Cold Light by Jenn Ashworth
My rating: 3/5 cats
the more i think about this book, the less i like it. and now i have put off writing the review for four days, and i don’t even care…
it started off really strong for me, with a great premise, but i was a bit let down by the ending. and by ending, i mean the last 100 pages, pretty much.
see, here’s the thing—i got up to page 62, and i forgot this thing at home. it was devastating. i had nothing to read on the subway going in to work, and had to actually look at people. it was the worst. so i borrowed a book at work, and read it and then returned to this book the next day. so maybe my momentum was broken, maybe i was just angry that it had let itself be forgotten so easily, maybe maybe maybe. but maybe i just didn’t like it very much.
i think a lot of it boils down to character. i am fine with unlikeable characters. i am fine with unreliable characters. i am not fine with implausible characters—characters who have something happen to them in their youth and then spend the rest of their lives stuck in amber because of it. come on—you must have done something in that time! no? nothing?
this is about a twenty-four year old woman who lost her best friend to an apparent suicide-pact with her much older boyfriend when they are both fourteen. their relationship had been one based on an uneven power struggle from the outset—lola is shy and poor, with parents older than most; a long-suffering mother who has to take care of her husband, with his spells of mental confusion and obsessive behavior, and her increasingly-wayward daughter. chloe has more money, but she also has a mean streak, a sense of entitlement, and the invincibility of being a pretty teenage girl. she shoplifts and bullies lola constantly, and then she meets a much older man and begins a relationship with him, leaving lola further behind. around this time, emma appears on the scene, she becomes fast friends with chloe, and they begin excluding lola from their friendship.
the reasons will be given, but they will be unsatisfying, leaving more questions than resolutions.
as a backdrop, a flasher begins terrorizing young girls in the city, and a boy goes missing.

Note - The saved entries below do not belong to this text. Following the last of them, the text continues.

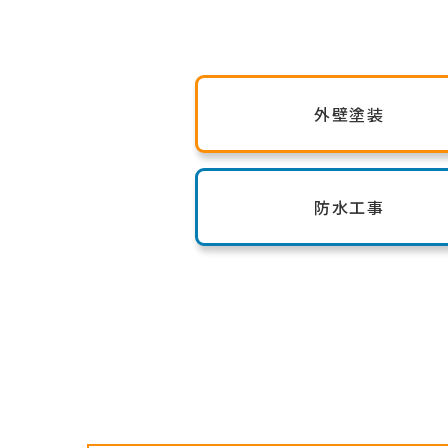
外壁塗装
防水工事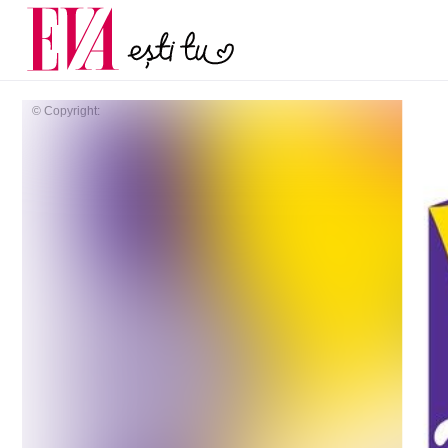
menopauză și când ar t
Carieră
la medic
Actualitate
© Copyright: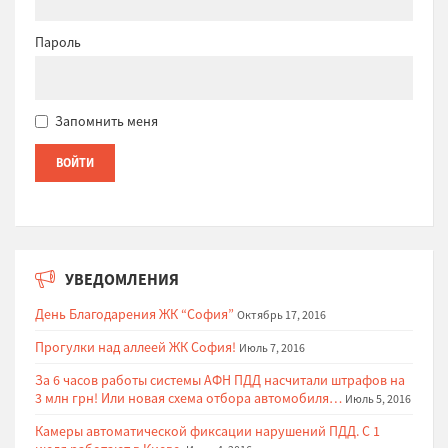
Пароль
Запомнить меня
УВЕДОМЛЕНИЯ
День Благодарения ЖК “София”
Октябрь 17, 2016
Прогулки над аллеей ЖК София!
Июль 7, 2016
За 6 часов работы системы АФН ПДД насчитали штрафов на
3 млн грн! Или новая схема отбора автомобиля…
Июль 5, 2016
Камеры автоматической фиксации нарушений ПДД. С 1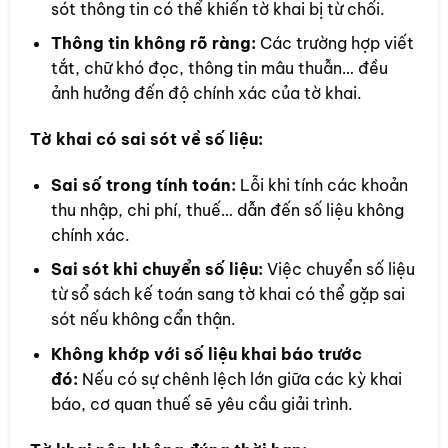
sót thông tin có thể khiến tờ khai bị từ chối.
Thông tin không rõ ràng:
Các trường hợp viết
tắt, chữ khó đọc, thông tin mâu thuẫn… đều
ảnh hưởng đến độ chính xác của tờ khai.
Tờ khai có sai sót về số liệu:
Sai số trong tính toán:
Lỗi khi tính các khoản
thu nhập, chi phí, thuế… dẫn đến số liệu không
chính xác.
Sai sót khi chuyển số liệu:
Việc chuyển số liệu
từ sổ sách kế toán sang tờ khai có thể gặp sai
sót nếu không cẩn thận.
Không khớp với số liệu khai báo trước
đó:
Nếu có sự chênh lệch lớn giữa các kỳ khai
báo, cơ quan thuế sẽ yêu cầu giải trình.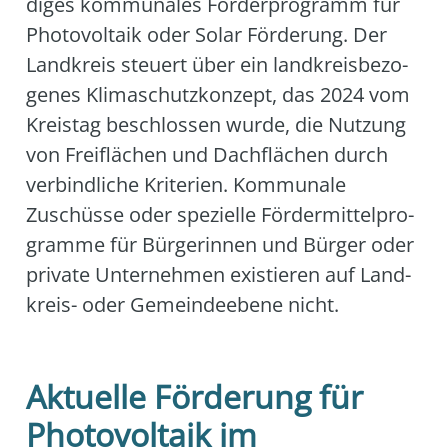
di­ges kom­mu­na­les För­der­pro­gramm für
Pho­to­vol­ta­ik oder Solar För­de­rung. Der
Land­kreis steu­ert über ein land­kreis­be­zo­
ge­nes Kli­ma­schutz­kon­zept, das 2024 vom
Kreis­tag beschlos­sen wur­de, die Nut­zung
von Frei­flä­chen und Dach­flä­chen durch
ver­bind­li­che Kri­te­ri­en. Kom­mu­na­le
Zuschüs­se oder spe­zi­el­le För­der­mit­tel­pro­
gram­me für Bür­ge­rin­nen und Bür­ger oder
pri­va­te Unter­neh­men exis­tie­ren auf Land­
kreis- oder Gemein­de­ebe­ne nicht.
Aktuelle Förderung für
Photovoltaik im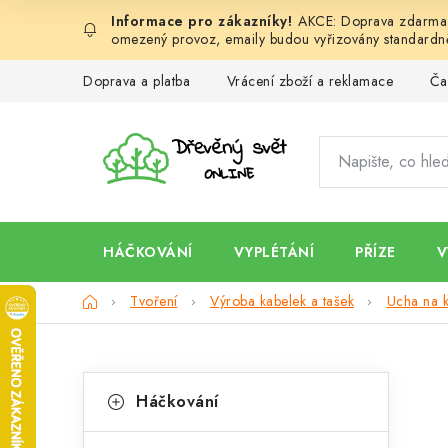
Přejít
AKCE: Doprava zdarma d
na
omezený provoz, emaily budou vyřizovány standardně
obsah
Doprava a platba
Vrácení zboží a reklamace
Ča
HÁČKOVÁNÍ
VYPLÉTÁNÍ
PŘÍZE
V
Domů
Tvoření
Výroba kabelek a tašek
Ucha na k
P
K
Přeskočit
Háčkování
kategorie
a
o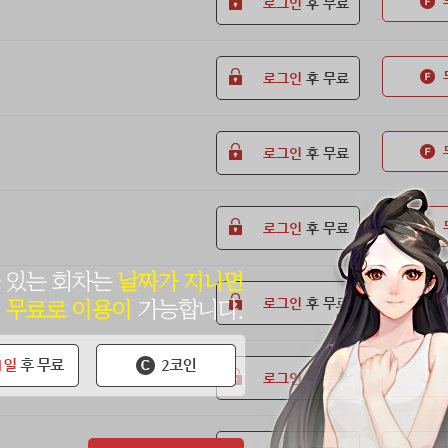
로그인
후 무료
로그인
후 무료
로그인
후 무료
로그인
후 무료
로그인
후 무료
로그인
후 무료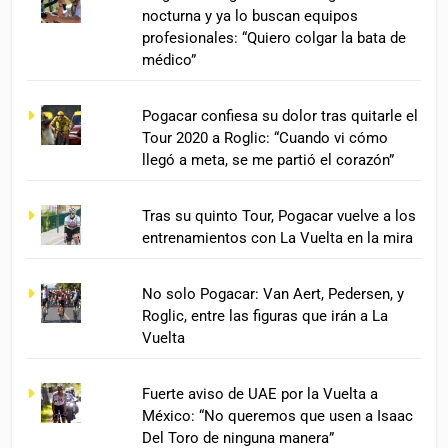
nocturna y ya lo buscan equipos
profesionales: “Quiero colgar la bata de
médico”
Pogacar confiesa su dolor tras quitarle el
Tour 2020 a Roglic: “Cuando vi cómo
llegó a meta, se me partió el corazón”
Tras su quinto Tour, Pogacar vuelve a los
entrenamientos con La Vuelta en la mira
No solo Pogacar: Van Aert, Pedersen, y
Roglic, entre las figuras que irán a La
Vuelta
Fuerte aviso de UAE por la Vuelta a
México: “No queremos que usen a Isaac
Del Toro de ninguna manera”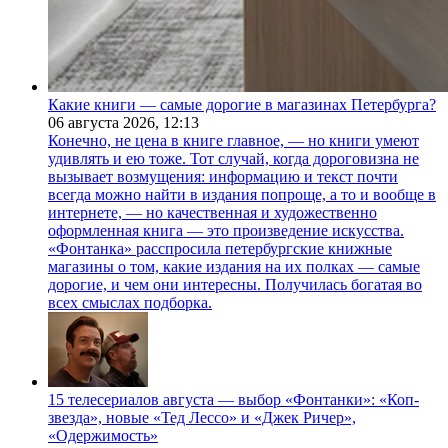
Какие книги — самые дорогие в магазинах Петербурга?
06 августа 2026,
12:13
Конечно, не цена в книге главное, — но книги умеют
удивлять и ею тоже. Тот случай, когда дороговизна не
вызывает возмущения: информацию и текст почти
всегда можно найти в издания попроще, а то и вообще в
интернете, — но качественная и художественно
оформленная книга — это произведение искусства.
«Фонтанка» расспросила петербургские книжные
магазины о том, какие издания на их полках — самые
дорогие, и чем они интересны. Получилась богатая во
всех смыслах подборка.
15 телесериалов августа — выбор «Фонтанки»: «Коп-
звезда», новые «Тед Лессо» и «Джек Ричер»,
«Одержимость»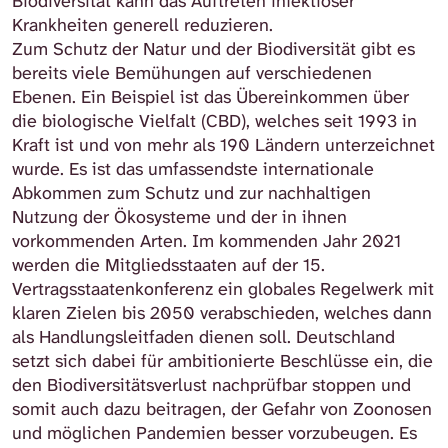
Biodiversität kann das Auftreten infektiöser
Krankheiten generell reduzieren.
Zum Schutz der Natur und der Biodiversität gibt es
bereits viele Bemühungen auf verschiedenen
Ebenen. Ein Beispiel ist das Übereinkommen über
die biologische Vielfalt (CBD), welches seit 1993 in
Kraft ist und von mehr als 190 Ländern unterzeichnet
wurde. Es ist das umfassendste internationale
Abkommen zum Schutz und zur nachhaltigen
Nutzung der Ökosysteme und der in ihnen
vorkommenden Arten. Im kommenden Jahr 2021
werden die Mitgliedsstaaten auf der 15.
Vertragsstaatenkonferenz ein globales Regelwerk mit
klaren Zielen bis 2050 verabschieden, welches dann
als Handlungsleitfaden dienen soll. Deutschland
setzt sich dabei für ambitionierte Beschlüsse ein, die
den Biodiversitätsverlust nachprüfbar stoppen und
somit auch dazu beitragen, der Gefahr von Zoonosen
und möglichen Pandemien besser vorzubeugen. Es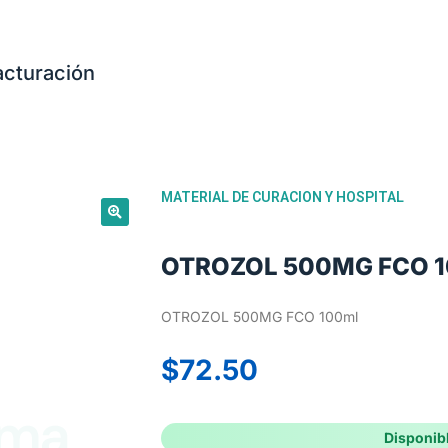
acturación
MATERIAL DE CURACION Y HOSPITAL
OTROZOL 500MG FCO 1
OTROZOL 500MG FCO 100ml
$
72.50
Disponib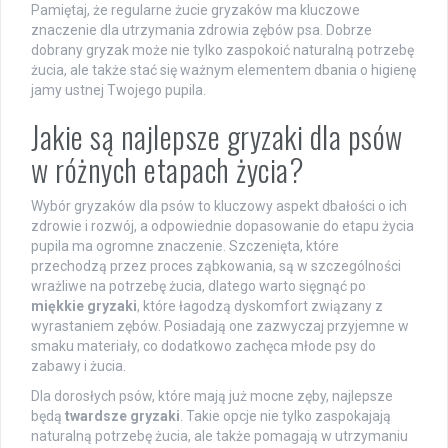
Pamiętaj, że regularne żucie gryzaków ma kluczowe
znaczenie dla utrzymania zdrowia zębów psa. Dobrze
dobrany gryzak może nie tylko zaspokoić naturalną potrzebę
żucia, ale także stać się ważnym elementem dbania o higienę
jamy ustnej Twojego pupila.
Jakie są najlepsze gryzaki dla psów
w różnych etapach życia?
Wybór gryzaków dla psów to kluczowy aspekt dbałości o ich
zdrowie i rozwój, a odpowiednie dopasowanie do etapu życia
pupila ma ogromne znaczenie. Szczenięta, które
przechodzą przez proces ząbkowania, są w szczególności
wrażliwe na potrzebę żucia, dlatego warto sięgnąć po
miękkie gryzaki
, które łagodzą dyskomfort związany z
wyrastaniem zębów. Posiadają one zazwyczaj przyjemne w
smaku materiały, co dodatkowo zachęca młode psy do
zabawy i żucia.
Dla dorosłych psów, które mają już mocne zęby, najlepsze
będą
twardsze gryzaki
. Takie opcje nie tylko zaspokajają
naturalną potrzebę żucia, ale także pomagają w utrzymaniu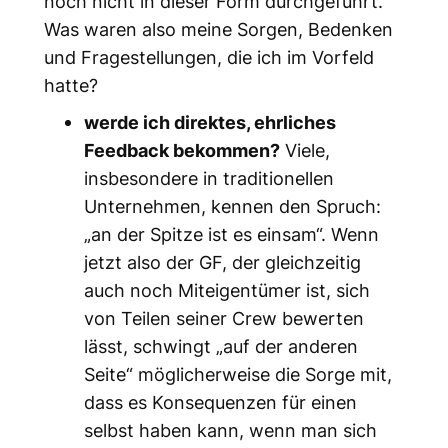
noch nicht in dieser Form durchgeführt.
Was waren also meine Sorgen, Bedenken
und Fragestellungen, die ich im Vorfeld
hatte?
werde ich direktes, ehrliches
Feedback bekommen?
Viele,
insbesondere in traditionellen
Unternehmen, kennen den Spruch:
„an der Spitze ist es einsam“. Wenn
jetzt also der GF, der gleichzeitig
auch noch Miteigentümer ist, sich
von Teilen seiner Crew bewerten
lässt, schwingt „auf der anderen
Seite“ möglicherweise die Sorge mit,
dass es Konsequenzen für einen
selbst haben kann, wenn man sich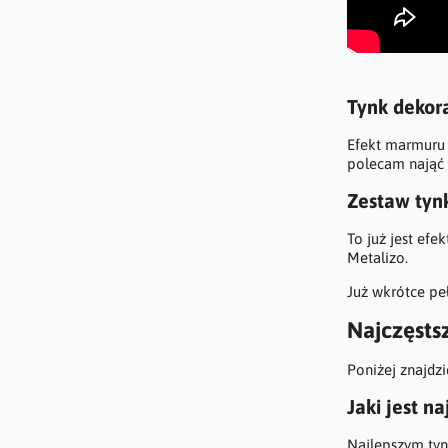
Tynk dekora
Efekt marmuru 
polecam nająć 
Zestaw tynk
To już jest efe
Metalizo.
Już wkrótce pe
Najczęsts
Poniżej znajdz
Jaki jest n
Najlepszym tyn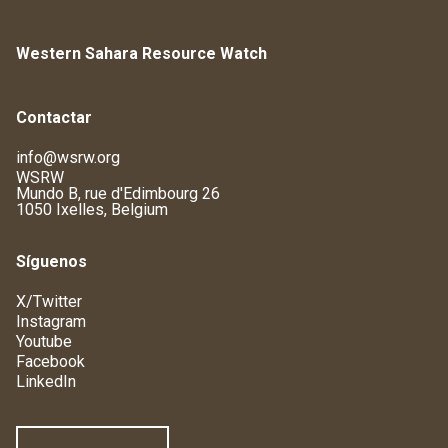
Western Sahara Resource Watch
Contactar
info@wsrw.org
WSRW
Mundo B, rue d'Edimbourg 26
1050 Ixelles, Belgium
Síguenos
X/Twitter
Instagram
Youtube
Facebook
LinkedIn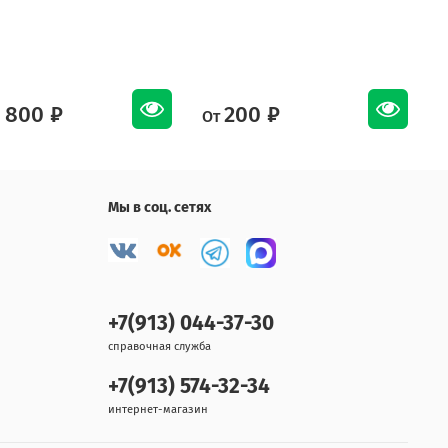
 800 ₽
200 ₽
От
О
Мы в соц. сетях
+7(913) 044-37-30
справочная служба
+7(913) 574-32-34
интернет-магазин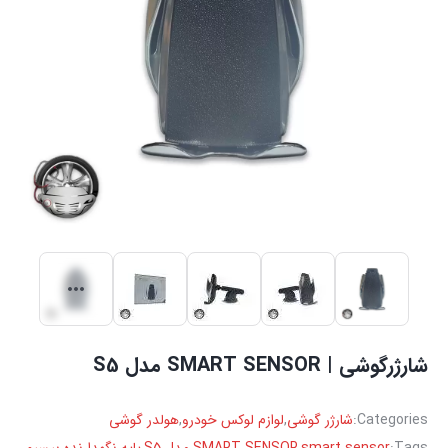
شارژرگوشی | SMART SENSOR مدل S5
Categories:
شارژر گوشی
,
لوازم لوکس خودرو
,
هولدر گوشی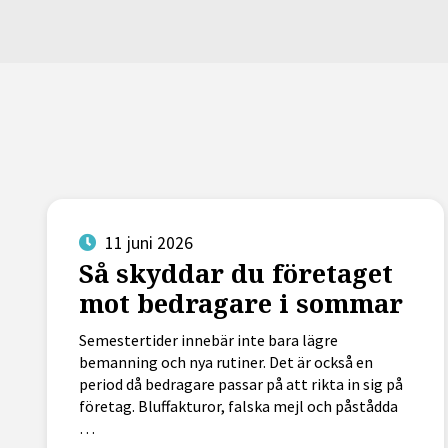
11 juni 2026
Så skyddar du företaget
mot bedragare i sommar
Semestertider innebär inte bara lägre
bemanning och nya rutiner. Det är också en
period då bedragare passar på att rikta in sig på
företag. Bluffakturor, falska mejl och påstådda
…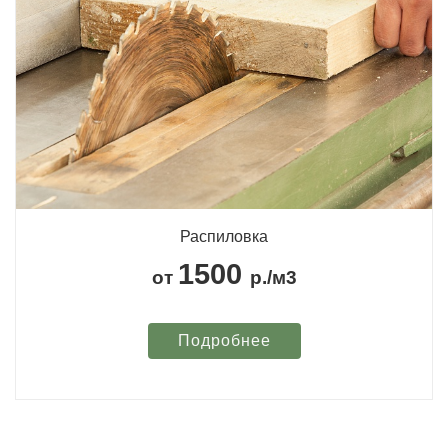
Распиловка
1500
от
р./м3
Подробнее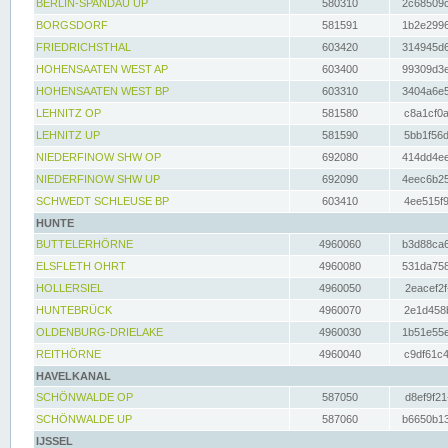
BERLIN-SPANDAU UP
580310
2c68509c
BORGSDORF
581591
1b2e2996
FRIEDRICHSTHAL
603420
314945d6
HOHENSAATEN WEST AP
603400
99309d3e
HOHENSAATEN WEST BP
603310
3404a6e5
LEHNITZ OP
581580
c8a1cf0a
LEHNITZ UP
581590
5bb1f56d
NIEDERFINOW SHW OP
692080
414dd4ee
NIEDERFINOW SHW UP
692090
4eec6b25
SCHWEDT SCHLEUSE BP
603410
4ee515f9
HUNTE
BUTTELERHÖRNE
4960060
b3d88ca6
ELSFLETH OHRT
4960080
531da758
HOLLERSIEL
4960050
2eacef2f
HUNTEBRÜCK
4960070
2e1d458b
OLDENBURG-DRIELAKE
4960030
1b51e55e
REITHÖRNE
4960040
c9df61c4
HAVELKANAL
SCHÖNWALDE OP
587050
d8ef9f21
SCHÖNWALDE UP
587060
b6650b13
IJSSEL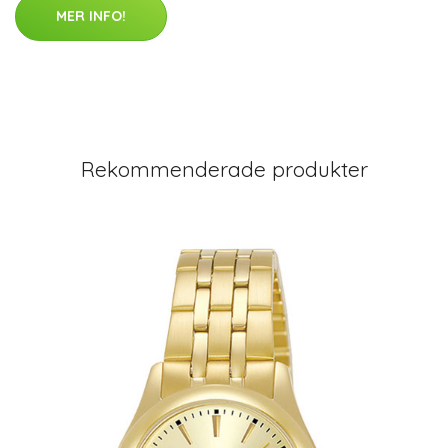
MER INFO!
Rekommenderade produkter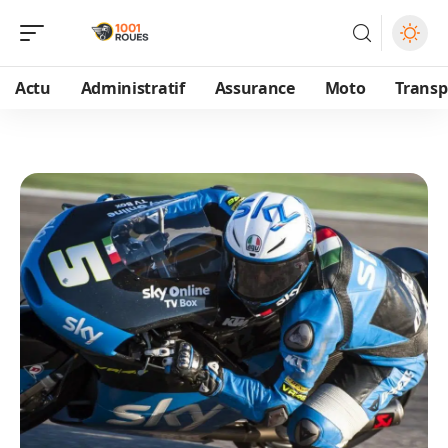
Actu
Administratif
Assurance
Moto
Transp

for me, it is too many things: a young girl resenting her parents’ shortcomings while still retaining tenderness for her lost father, the story of a media intent on providing entertainment and misleading the viewers with tawdry crimes and instilling fear, the story of teenage friendships and the toxic elements of peer pressure, and secrets secrets secrets.
and it comes back around to character. i do not understand why (and this is a huge spoiler, for reals) View Spoiler »
i don’t know. i am still curious about ashworth’s other book, but this one just didn’t work for me. maybe it will work for you?
i am only half-engaged in writing this review, so i’m sorry if it makes no sense. my brain feels spongy.